1081. Multitask Ensembling: A Novel Strategy for Combining Neural Networks for Concurrent Radiographic Diagnosis
Authors * Denotes Presenting Author
  1. Samira Masoudi; University of California San Diego
  2. Melina Hosseiny *; University of California San Diego
  3. Brian Hurt; University of California San Diego
  4. Justin Huynh; University of California San Diego
  5. Kent Hall; University of California San Diego
  6. Andrew Yen; University of California San Diego
  7. Albert Hsiao; University of California San Diego
Pneumonia and pulmonary edema can share similar radiographic features, making it difficult to discriminate between these entities, which have widely different strategies for clinical management. Convolutional neural networks (CNNs) have been separately proposed for localizing pneumonia and grading severity of pulmonary edema, but it is unclear how these may be optimally combined. Herein, we explore the potential of a new ensemble strategy to combine CNNs, with the hope that the combination may exceed the performance of its parts.

Materials and Methods:
We built upon two previously developed CNNs: i) U-Net for heatmap localization of pneumonia and ii) ResNet-152 for inferring NT-proBNP (N-terminal-pro-hormone B natriuretic peptide) from frontal chest radiographs. We devised a new ensemble CNN architecture and trained it with approximately 50k radiographs from 25k patients from public and private sources, that were used to train its component networks. The ensemble and component CNNs were then evaluated using an independent set of 244 radiographs retrospectively obtained from our clinical practice that had serum NT-proBNP measurements within 24 hours. Ground truth for pneumonia included segmentation of its location and confidence (0-100%) in diagnosis, provided by two board-certified radiologists. Ground truth for presence of pulmonary edema was based on an NT-proBNP threshold of 500. Statistical comparisons included intraclass correlation (ICC), Pearson correlation, paired t-test for performance comparisons, and area under the receiver operating characteristic curve (AUROC).

ICC for confidence in pneumonia improved to 0.62 from 0.39 (p < 0.001) with the ensemble CNN over the single-task pneumonia CNN, when compared against the average radiologist ground truth. The ensemble CNN had significantly lower MSE (27e-6 vs. 49e-6, p < 0.001) and higher PSNR (91dB vs. 86dB, p < 0.001), showing greater resemblance to radiologist annotations. AUROC of the ensemble CNN for detection of pneumonia was slightly improved over the single-task CNN (80.13% vs. 78.60%). Pearson correlation for inference of NT-proBNP from frontal chest radiograph also improved to 0.43 with the ensemble CNN from 0.39. AUROC of ensemble CNN for detection of pulmonary edema was similar to the single-task CNN (83.48% vs. 84.12%).
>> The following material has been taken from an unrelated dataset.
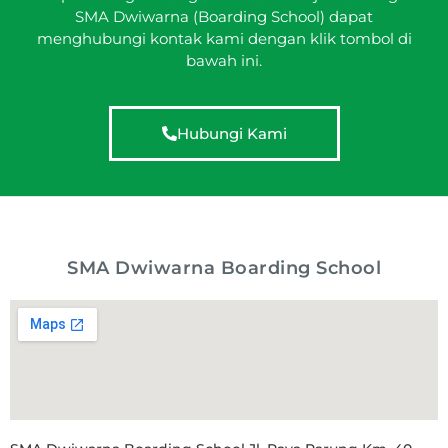
SMA Dwiwarna (Boarding School) dapat
menghubungi kontak kami dengan klik tombol di
bawah ini.
Hubungi Kami
SMA Dwiwarna Boarding School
The multiask ensemble CNN more accurately localized pneumonia and predicted serum NT-proBNP on chest radiography than its component single-task CNNs. The ensemble CNN improved its estimate of diagnostic confidence for pneumonia that mirrored radiologist confidence more closely, when trained with pulmonary edema as a confounding entity. Further investigations will be necessary to determine the impact of these algorithms on the interpretive performance of individual readers in clinical practice.